• [EXERCISE BRIEF]:
Whatever appears in the listing must be reproduced exactly.

• [RECORDS FOR THIS EXERCISE]:
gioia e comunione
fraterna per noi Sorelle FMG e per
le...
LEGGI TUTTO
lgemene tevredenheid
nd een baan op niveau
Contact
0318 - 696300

• [ANSWER SPACE]:
gioia e comunione
fraterna per noi Sorelle FMG e per
le...
LEGGI TUTTO
lgemene tevredenheid
nd een baan op niveau
Contact
0318 - 696300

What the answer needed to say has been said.